しかし、新人であるキョーコが我先に現場を後にする訳にもいかず、この流れは必然だったかもしれない。
だが、流されるばかりの会話の中に聞き捨てならない語句を拾ってしまったのがキョーコの運のツキだった。

「あの!恋する乙女って・・・誰のことです?」
「だから京子ちゃんが」
「いやー、モニターから見てたけどあの顔は反則だよ!本気かなって一瞬思っちゃったよ」
「だから・・・私そんなこと・・・」
「付き合ってる人も好きな人もいないんだよね?」
「・・・はい!恋愛なんて浮かれたモノに惑わされるなんて愚の骨頂です!」

握り拳を振り上げて力説するキョーコ。惑わされ落とし穴にハマった児島を目の前に、更に追い打ちをかける発言。流石にしまった、と居た堪れなくなったが、MCの男がえらくツボに入ったようで吹き出して笑っていた。

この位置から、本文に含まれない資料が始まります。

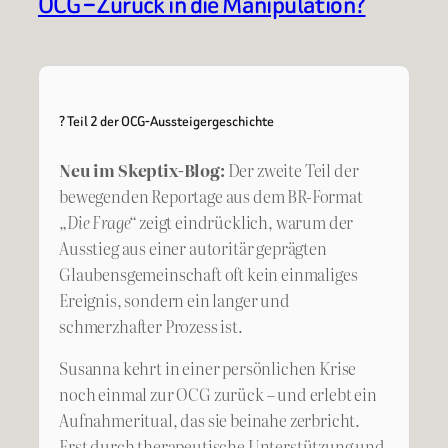
OCG – Zurück in die Manipulation?
? Teil 2 der OCG-Aussteigergeschichte
Neu im Skeptix-Blog:
Der zweite Teil der
bewegenden Reportage aus dem BR-Format
„Die Frage“
zeigt eindrücklich, warum der
Ausstieg aus einer autoritär geprägten
Glaubensgemeinschaft oft kein einmaliges
Ereignis, sondern ein langer und
schmerzhafter Prozess ist.
Susanna kehrt in einer persönlichen Krise
noch einmal zur OCG zurück – und erlebt ein
Aufnahmeritual, das sie beinahe zerbricht.
Erst durch therapeutische Unterstützung und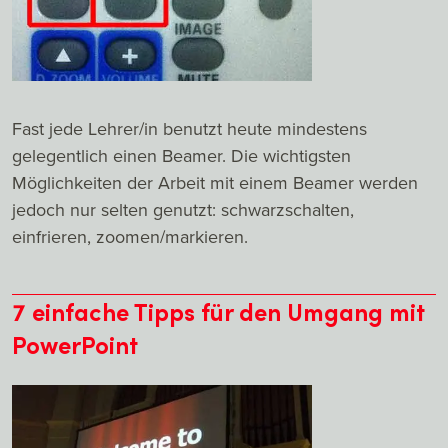
Fast jede Lehrer/in benutzt heute mindestens
gelegentlich einen Beamer. Die wichtigsten
Möglichkeiten der Arbeit mit einem Beamer werden
jedoch nur selten genutzt: schwarzschalten,
einfrieren, zoomen/markieren.
7 einfache Tipps für den Umgang mit
PowerPoint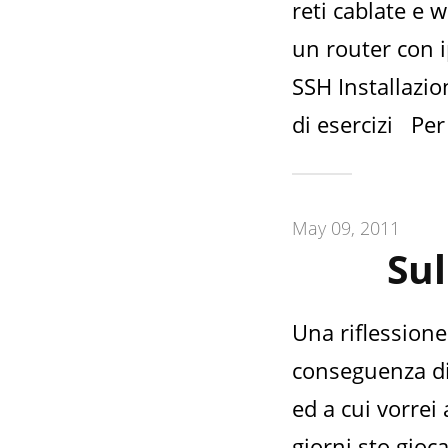
reti cablate e w
un router con i
SSH Installazio
di esercizi Pe
May 09, 2011
Sul
Una riflession
conseguenza di
ed a cui vorrei
giorni sto gioc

「あははは!いやー京子ちゃん面白いね!そこまでハッキリ言われるといっそ気持ち良いな。それって、事務所に言わされてるの?」
「とんでもない!自分の意思で、心の底からそう思ってるんです!」
「そっかー、うんうん。そういうことにしておくよ」
「・・・信じてくれてませんね?」
「いやいや、そんなことはないんだけど。そこまで否定するのは何でかなーって」
「あ、京子ちゃんひょっとして」
「なんでしょう児島さん」
「恋しちゃいけない相手に恋してるとか!?」



「ちがーーーーーーう!!!!」

ここはラブミー部の部室。ロッカーの扉の鏡を見ながら先日のドッキリロケのことを思い出していた。

「なーにが恋する顔よ!この引き締まった顔面のどこにそんな馬鹿な要素が!?」

これが鏡を見ていた理由。確かに、睨むように鏡を見てしまえば恋愛のレの字も感じられない顔になるのも当然のこと。

「O.Aを見れば分かるって言われても・・・児島さんを・・・好きそうな顔で・・・?」

(・・・敦賀さんには・・・見られたくないな・・・)

「・・・・・って!!なんで!?敦賀さんには全然関係ないのに!!」

(・・・そうよ、復讐を宣言してるのに目的半ばでまた過ちを繰り返すと思われるのが嫌なんだわ!)

逃げ道を見つけるかのようなコジツケは最早無意識のもので。キョーコの精神安定には必要不可欠になっていた。自分を納得させて、ロッカーの扉をパタリと閉める。
心の内に芽生えかけた暖かな温もりをも、殻に閉じ込めて。
さぁ帰ろうと、踵を返しかけたキョーコに、落雷よりも激しい衝撃が襲う。

「何が、関係ないの?」
「つ・・・!?」
「ねぇ最上さん」

頭を占拠しかけた実際の人物の来訪に、キョーコは振り向けないでいた。